L’abeille saharienne ou l’abeille jaune, également connue sous le nom scientifique, Apis Mellifica Sahariensis, n’existe que dans la région du Sud-Ouest algérien, principalement à Ain Sefra (wilaya de Naâma) et au nord de Béchar où on l’appelle aussi el ghanmi.
Ce noble insecte est unique en son genre. Il se caractérise par sa puissance et sa grande taille par rapport à l’abeille dite tellienne. «Cette abeille, comme butineuse, accumule de grandes réserves de miel par rapport à ce que réalisent les autres races. Les abeilles sahariennes vont butiner très loin, à plus de 8 km de leurs ruches. Mises en compétition avec les autres races locales, elles récoltent beaucoup plus de miel et de pollen et sont en même temps très économes. Contrairement à la race tellienne qui poursuit son élevage tant qu’elle a des provisions, même si la miellée est terminée, la saharienne, en effet, la réduit aussitôt et garde précieusement ses réserves.
C’est une race réellement très rustique et très résistante qui, par ses caractères, se différencie des autres abeilles», lit-on dans une fiche technique établie par l’association éducative et culturelle Arc-en-Ciel de Ain Sefra.

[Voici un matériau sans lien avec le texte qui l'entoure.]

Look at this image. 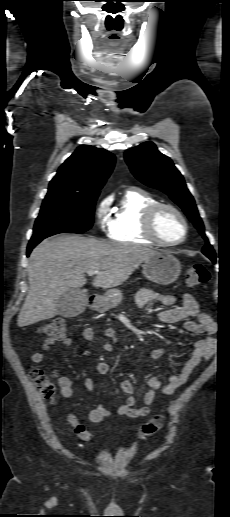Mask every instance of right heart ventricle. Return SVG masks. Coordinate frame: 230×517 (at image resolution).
<instances>
[{
	"mask_svg": "<svg viewBox=\"0 0 230 517\" xmlns=\"http://www.w3.org/2000/svg\"><path fill=\"white\" fill-rule=\"evenodd\" d=\"M159 203L147 191L131 187L122 195L108 227L110 239L121 243L156 244L144 231L145 212Z\"/></svg>",
	"mask_w": 230,
	"mask_h": 517,
	"instance_id": "1",
	"label": "right heart ventricle"
}]
</instances>
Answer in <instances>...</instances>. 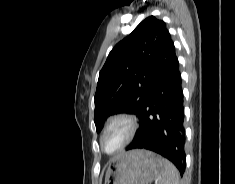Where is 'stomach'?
<instances>
[{"label": "stomach", "instance_id": "1", "mask_svg": "<svg viewBox=\"0 0 235 184\" xmlns=\"http://www.w3.org/2000/svg\"><path fill=\"white\" fill-rule=\"evenodd\" d=\"M163 164L161 156L149 150H130L112 160L104 184H150L160 180Z\"/></svg>", "mask_w": 235, "mask_h": 184}]
</instances>
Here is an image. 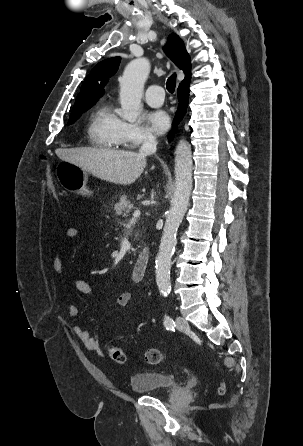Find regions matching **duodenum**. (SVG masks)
I'll list each match as a JSON object with an SVG mask.
<instances>
[{
  "label": "duodenum",
  "instance_id": "410a0bca",
  "mask_svg": "<svg viewBox=\"0 0 303 446\" xmlns=\"http://www.w3.org/2000/svg\"><path fill=\"white\" fill-rule=\"evenodd\" d=\"M149 262L150 253L148 250L144 249L139 253L133 266V276L136 279H142L145 276L148 270Z\"/></svg>",
  "mask_w": 303,
  "mask_h": 446
}]
</instances>
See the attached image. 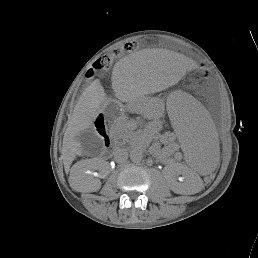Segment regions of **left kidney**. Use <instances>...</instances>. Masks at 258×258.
<instances>
[{
    "label": "left kidney",
    "instance_id": "1",
    "mask_svg": "<svg viewBox=\"0 0 258 258\" xmlns=\"http://www.w3.org/2000/svg\"><path fill=\"white\" fill-rule=\"evenodd\" d=\"M183 176L185 178V182L184 183H176L173 186L172 190L177 194L191 195L194 193V190L192 187V184L194 182V180H192V179H194V177H193V175H191V173L188 169L184 170Z\"/></svg>",
    "mask_w": 258,
    "mask_h": 258
}]
</instances>
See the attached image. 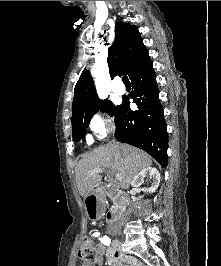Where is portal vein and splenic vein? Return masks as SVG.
Listing matches in <instances>:
<instances>
[{"label": "portal vein and splenic vein", "instance_id": "1", "mask_svg": "<svg viewBox=\"0 0 221 266\" xmlns=\"http://www.w3.org/2000/svg\"><path fill=\"white\" fill-rule=\"evenodd\" d=\"M103 172V168H96V169H93L91 171V174H94V173H102ZM116 179L120 180L121 179V175L120 174H116Z\"/></svg>", "mask_w": 221, "mask_h": 266}]
</instances>
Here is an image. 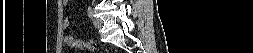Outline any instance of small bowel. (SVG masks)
Masks as SVG:
<instances>
[{
    "instance_id": "small-bowel-1",
    "label": "small bowel",
    "mask_w": 253,
    "mask_h": 53,
    "mask_svg": "<svg viewBox=\"0 0 253 53\" xmlns=\"http://www.w3.org/2000/svg\"><path fill=\"white\" fill-rule=\"evenodd\" d=\"M68 26H69V21H68V19H65L63 21V28L67 29ZM64 43L69 48L78 47V40L71 35H66L64 37Z\"/></svg>"
}]
</instances>
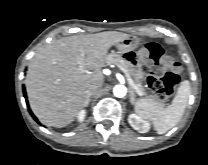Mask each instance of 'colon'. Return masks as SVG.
Instances as JSON below:
<instances>
[{"instance_id":"1","label":"colon","mask_w":208,"mask_h":165,"mask_svg":"<svg viewBox=\"0 0 208 165\" xmlns=\"http://www.w3.org/2000/svg\"><path fill=\"white\" fill-rule=\"evenodd\" d=\"M142 68L149 86L162 99L170 97L179 83L180 64L173 52H165L158 44L148 43L139 51Z\"/></svg>"}]
</instances>
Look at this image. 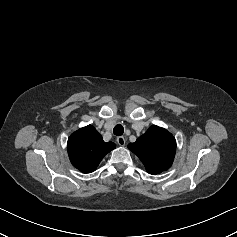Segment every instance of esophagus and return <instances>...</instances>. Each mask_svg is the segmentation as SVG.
<instances>
[{
	"instance_id": "1",
	"label": "esophagus",
	"mask_w": 237,
	"mask_h": 237,
	"mask_svg": "<svg viewBox=\"0 0 237 237\" xmlns=\"http://www.w3.org/2000/svg\"><path fill=\"white\" fill-rule=\"evenodd\" d=\"M117 143H118L120 146H124L125 143H126L125 138L122 137V136L117 137Z\"/></svg>"
}]
</instances>
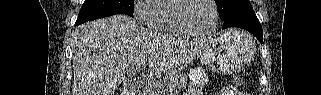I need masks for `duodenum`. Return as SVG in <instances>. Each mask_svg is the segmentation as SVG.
Returning a JSON list of instances; mask_svg holds the SVG:
<instances>
[{
  "mask_svg": "<svg viewBox=\"0 0 321 95\" xmlns=\"http://www.w3.org/2000/svg\"><path fill=\"white\" fill-rule=\"evenodd\" d=\"M122 95H131L129 92H122Z\"/></svg>",
  "mask_w": 321,
  "mask_h": 95,
  "instance_id": "obj_1",
  "label": "duodenum"
}]
</instances>
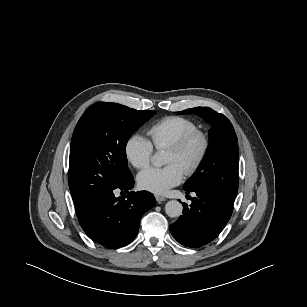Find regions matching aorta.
<instances>
[{
	"label": "aorta",
	"mask_w": 307,
	"mask_h": 307,
	"mask_svg": "<svg viewBox=\"0 0 307 307\" xmlns=\"http://www.w3.org/2000/svg\"><path fill=\"white\" fill-rule=\"evenodd\" d=\"M153 163L156 166H161L165 163L163 154L161 152H157L153 156ZM183 206L177 200H170L165 205V212L171 218L179 217L182 214Z\"/></svg>",
	"instance_id": "1"
}]
</instances>
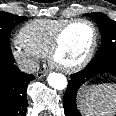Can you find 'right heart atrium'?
Wrapping results in <instances>:
<instances>
[{"label":"right heart atrium","mask_w":116,"mask_h":116,"mask_svg":"<svg viewBox=\"0 0 116 116\" xmlns=\"http://www.w3.org/2000/svg\"><path fill=\"white\" fill-rule=\"evenodd\" d=\"M11 56L16 64L25 72L35 71L41 60V56L23 47L18 42L12 48Z\"/></svg>","instance_id":"1"}]
</instances>
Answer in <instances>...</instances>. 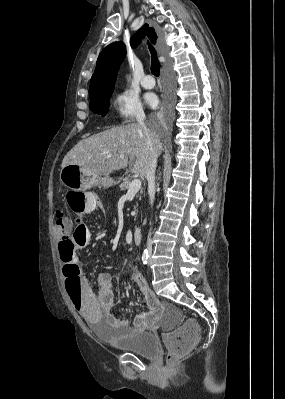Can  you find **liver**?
<instances>
[{"instance_id": "obj_1", "label": "liver", "mask_w": 285, "mask_h": 399, "mask_svg": "<svg viewBox=\"0 0 285 399\" xmlns=\"http://www.w3.org/2000/svg\"><path fill=\"white\" fill-rule=\"evenodd\" d=\"M157 141L158 156L162 151L159 136L147 129ZM147 137L145 129L138 123L113 127L79 141L64 157L61 167L78 165L95 177L109 175L113 171L130 165L131 172L146 177ZM124 155L121 158V155ZM130 159V160H129Z\"/></svg>"}]
</instances>
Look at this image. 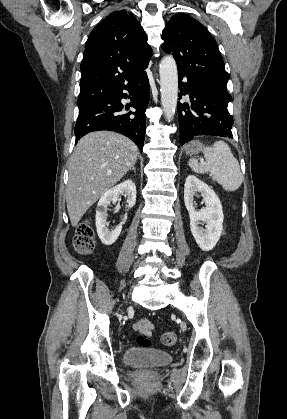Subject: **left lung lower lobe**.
Wrapping results in <instances>:
<instances>
[{
  "label": "left lung lower lobe",
  "instance_id": "left-lung-lower-lobe-1",
  "mask_svg": "<svg viewBox=\"0 0 287 419\" xmlns=\"http://www.w3.org/2000/svg\"><path fill=\"white\" fill-rule=\"evenodd\" d=\"M178 75L179 97L188 94L191 105L178 103L180 145L198 136H221L233 138V117L227 106L232 100L227 88L187 79ZM188 110V109H190Z\"/></svg>",
  "mask_w": 287,
  "mask_h": 419
}]
</instances>
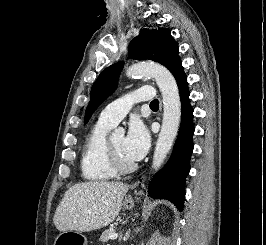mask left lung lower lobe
<instances>
[{
  "instance_id": "obj_1",
  "label": "left lung lower lobe",
  "mask_w": 266,
  "mask_h": 245,
  "mask_svg": "<svg viewBox=\"0 0 266 245\" xmlns=\"http://www.w3.org/2000/svg\"><path fill=\"white\" fill-rule=\"evenodd\" d=\"M170 72L179 87L182 110L181 124L171 158L167 165L154 176L148 192L154 199H168L175 204L178 210L182 211L185 197V177L190 170L189 161L193 152V109L190 105V92L181 60L172 67Z\"/></svg>"
}]
</instances>
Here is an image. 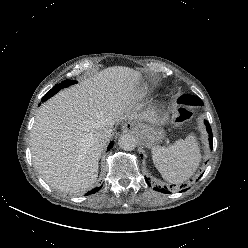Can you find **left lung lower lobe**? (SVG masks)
Masks as SVG:
<instances>
[{"label": "left lung lower lobe", "mask_w": 248, "mask_h": 248, "mask_svg": "<svg viewBox=\"0 0 248 248\" xmlns=\"http://www.w3.org/2000/svg\"><path fill=\"white\" fill-rule=\"evenodd\" d=\"M205 124L207 125V131L209 133V142H210V148L213 149V140H212V132H211V127L210 125L208 124L207 121H205ZM146 180V179H145ZM147 184L150 186V183L148 180H146ZM183 187V185L181 186ZM170 188H172V186H170ZM154 190L156 191H159V192H163V193H170L168 190H167V187L165 186L164 188H160V187H156L154 188ZM187 189H184L182 191H186Z\"/></svg>", "instance_id": "0a47b994"}]
</instances>
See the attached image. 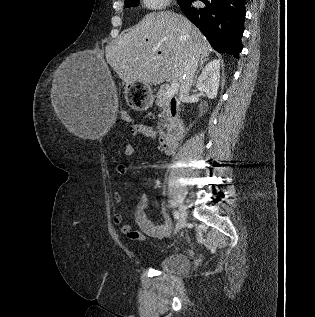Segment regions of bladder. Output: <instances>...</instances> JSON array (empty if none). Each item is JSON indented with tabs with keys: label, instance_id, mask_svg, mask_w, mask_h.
Instances as JSON below:
<instances>
[{
	"label": "bladder",
	"instance_id": "bladder-1",
	"mask_svg": "<svg viewBox=\"0 0 315 317\" xmlns=\"http://www.w3.org/2000/svg\"><path fill=\"white\" fill-rule=\"evenodd\" d=\"M159 268L166 272L182 274L189 270L190 262L186 255L182 253H173L160 260Z\"/></svg>",
	"mask_w": 315,
	"mask_h": 317
}]
</instances>
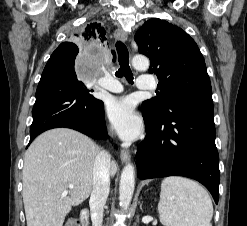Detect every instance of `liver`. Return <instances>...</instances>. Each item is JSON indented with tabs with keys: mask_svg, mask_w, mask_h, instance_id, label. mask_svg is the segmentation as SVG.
Returning a JSON list of instances; mask_svg holds the SVG:
<instances>
[{
	"mask_svg": "<svg viewBox=\"0 0 247 226\" xmlns=\"http://www.w3.org/2000/svg\"><path fill=\"white\" fill-rule=\"evenodd\" d=\"M99 152L89 137L68 128L46 131L32 142L23 167L27 226L63 225L72 206L81 204L92 192L93 167ZM116 171L117 165L112 162L111 176Z\"/></svg>",
	"mask_w": 247,
	"mask_h": 226,
	"instance_id": "6515ba94",
	"label": "liver"
}]
</instances>
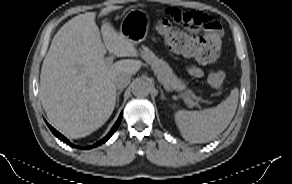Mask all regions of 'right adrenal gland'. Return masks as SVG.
Returning a JSON list of instances; mask_svg holds the SVG:
<instances>
[{"label": "right adrenal gland", "mask_w": 292, "mask_h": 184, "mask_svg": "<svg viewBox=\"0 0 292 184\" xmlns=\"http://www.w3.org/2000/svg\"><path fill=\"white\" fill-rule=\"evenodd\" d=\"M123 90L121 89V90H119L118 92H117V106H118V103H119V97H120V94H121V92H122Z\"/></svg>", "instance_id": "2a0ac1e0"}]
</instances>
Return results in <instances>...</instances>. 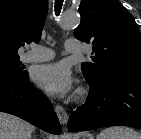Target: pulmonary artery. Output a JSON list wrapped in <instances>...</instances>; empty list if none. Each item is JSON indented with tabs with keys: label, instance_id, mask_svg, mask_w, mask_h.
I'll return each mask as SVG.
<instances>
[{
	"label": "pulmonary artery",
	"instance_id": "1",
	"mask_svg": "<svg viewBox=\"0 0 141 139\" xmlns=\"http://www.w3.org/2000/svg\"><path fill=\"white\" fill-rule=\"evenodd\" d=\"M65 50L69 53H76L82 50L81 44L76 40H67L65 42ZM54 51L43 47L34 45L32 49L24 54L23 60L25 62H44L54 58Z\"/></svg>",
	"mask_w": 141,
	"mask_h": 139
}]
</instances>
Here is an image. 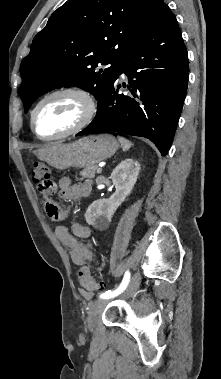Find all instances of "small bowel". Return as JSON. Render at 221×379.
Wrapping results in <instances>:
<instances>
[{
	"instance_id": "c3829d8e",
	"label": "small bowel",
	"mask_w": 221,
	"mask_h": 379,
	"mask_svg": "<svg viewBox=\"0 0 221 379\" xmlns=\"http://www.w3.org/2000/svg\"><path fill=\"white\" fill-rule=\"evenodd\" d=\"M59 189V193L64 200H74L78 198H84L89 196L91 192V182L84 181L81 183L73 184L69 177H61L58 184L52 183L51 190L42 195L45 204L46 211L50 219L60 221L65 218V212H62L61 208L50 200V196ZM55 235L64 247L69 250L70 258L76 265L82 266L86 263L89 250L88 247L79 241V239H87L91 235V230L88 226L80 224L78 222H72L68 227L64 224H59L55 228ZM86 298H90L91 294L82 292Z\"/></svg>"
}]
</instances>
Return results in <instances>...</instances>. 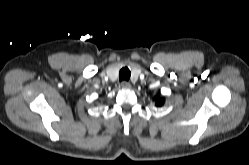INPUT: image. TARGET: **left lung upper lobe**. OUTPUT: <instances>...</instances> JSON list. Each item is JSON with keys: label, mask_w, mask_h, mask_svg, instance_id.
Returning a JSON list of instances; mask_svg holds the SVG:
<instances>
[{"label": "left lung upper lobe", "mask_w": 249, "mask_h": 165, "mask_svg": "<svg viewBox=\"0 0 249 165\" xmlns=\"http://www.w3.org/2000/svg\"><path fill=\"white\" fill-rule=\"evenodd\" d=\"M164 104V98H159L156 102L157 106H162Z\"/></svg>", "instance_id": "obj_1"}]
</instances>
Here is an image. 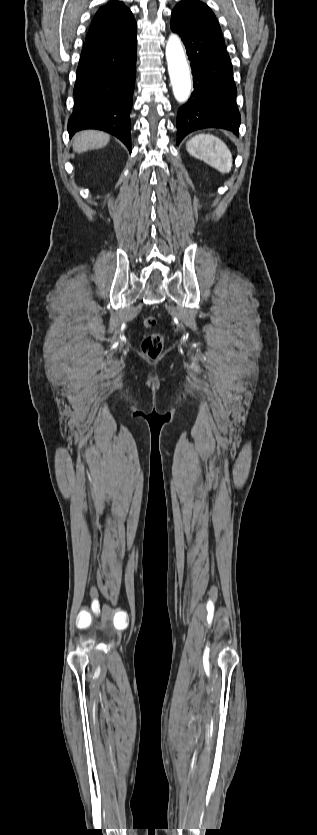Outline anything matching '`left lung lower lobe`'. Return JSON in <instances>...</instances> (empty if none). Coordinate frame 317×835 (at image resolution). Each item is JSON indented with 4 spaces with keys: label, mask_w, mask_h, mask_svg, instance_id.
Listing matches in <instances>:
<instances>
[{
    "label": "left lung lower lobe",
    "mask_w": 317,
    "mask_h": 835,
    "mask_svg": "<svg viewBox=\"0 0 317 835\" xmlns=\"http://www.w3.org/2000/svg\"><path fill=\"white\" fill-rule=\"evenodd\" d=\"M171 29L185 44L194 91L177 114V145L190 132L222 128L238 133L240 113L233 69L221 28L212 10L196 0H183L172 12Z\"/></svg>",
    "instance_id": "left-lung-lower-lobe-1"
}]
</instances>
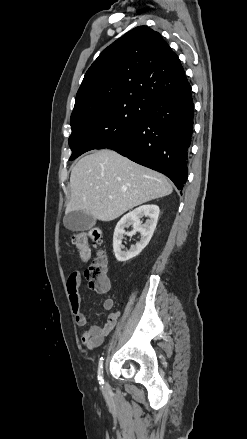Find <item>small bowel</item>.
Here are the masks:
<instances>
[{"label":"small bowel","instance_id":"small-bowel-1","mask_svg":"<svg viewBox=\"0 0 247 439\" xmlns=\"http://www.w3.org/2000/svg\"><path fill=\"white\" fill-rule=\"evenodd\" d=\"M82 281V272L73 271L67 280V290L71 308L75 317V322L78 327H85L88 323L87 316L81 308V298L79 294V288ZM114 307V301L112 298H107L103 302V308L106 311L112 310ZM120 312L114 311L110 313L103 326H99L97 323L90 324L82 333L81 341L89 349L99 347L104 338L114 329L117 324Z\"/></svg>","mask_w":247,"mask_h":439}]
</instances>
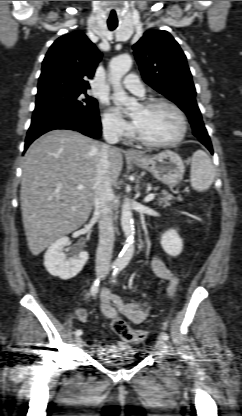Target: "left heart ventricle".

Le bénéfique insecte saharien est aussi reconnu par sa douceur, sa prolificité, sa précocité, son aptitude extraordinaire à la récolte du nectar et du pollen et l’acclimatation facile face à la rudesse des conditions naturelles et à la faible productivité calorifique des écosystèmes oasiens. Cependant, malgré sa force de résistance, l’abeille saharienne fait face à de nombreuses menaces, dues à différents facteurs, entre autres, le facteur humain via l’introduction d’une autre race, en l’occurrence la race tellienne. C’est ce que qualifient les scientifiques de pollution génétique. L’utilisation des insecticides, notamment dans le cadre de la lutte antiacridienne lors de la décennie 1990/2000, avait fortement impacté les populations de l’abeille saharienne.
La menace humaine ne s’arrête pas à ce point. La chasse aux essaims a connu son apogée lors de la dernière décennie. Les méthodes utilisées, notamment le recours au procédé de la fumée, a causé d’énormes dégâts. Cette pratique était derrière un incendie qui s’est déclaré, en 2010, dans le parc national Djebel Aissa. Les flammes avaient ravagé une trentaine d’hectares de végétation et sûrement des ruches sauvages ont été atteintes.
D’autres facteurs d’ordre climatique menacent aussi l’abeille jaune.
L’on cite la désertification et la sécheresse dues aux bouleversements et au changement climatique, ce qui a engendré une raréfaction des ressources mellifère. Abdallah Khazene, président d’Arc-en-Ciel, revient sur les efforts consentis par son association pour sauvegarder et préserver l’abeille saharienne. «L’association a bénéficié d’un projet financé par l’Union internationale pour la conservation de la nature (UICN-MED), dans le cadre du Programme de petites initiatives pour les Organisations de la société ci vile d’Afrique du Nord (PPI-OSCAN).
Notre objectif principal est la préservation et la réhabilitation de l’abeille saharienne», dira-t-il. Et d’ajouter que «70 apiculteurs locaux ont bénéficié, jusqu’ici, de formations et de campagnes de sensibilisation». « L’association visait aussi l’introduction de l’insémination artificielle chez les abeilles afin de préserver l’abeille saharienne endémique à la région de Ain Sefra. Malheureusement, nous n’avons pas pu avoir un inséminateur artificiel. En outre, des apiculteurs, que nous avons aidés avec du matériel, se sont retirés du programme. Il ne reste qu’un seul actuellement», déplore M. Khazene. En 2017, l’association avait aussi organisé, à Ain Sefra, un colloque national sous le thème : Quelle collaboration pour sauver cette espèce ?
Un plaidoyer pour l’abeille saharienne. Plusieurs organismes et instituts étatiques, des chercheurs universitaires, association et apiculteurs, ont pris part à l’évènement. La rencontre s’est terminée par l’adoption d’une série de recommandations.
Entre autres, l’importance de la création d’une zone tampon qui servira de station de fécondation pour les reines des abeilles sahariennes, l’élaboration d’une charte sur la protection de l’abeille saharienne, l’implication des universités et instituts de recherche pour la préservation et l’amélioration de la race de l’abeille saharienne.
Les participants au colloque ont appelé aussi au classement de l’abeille saharienne dans la liste rouge de l’UICN des espèces menacées, ainsi que la labellisation de son miel dans le cadre de la valorisation des produits du terroir.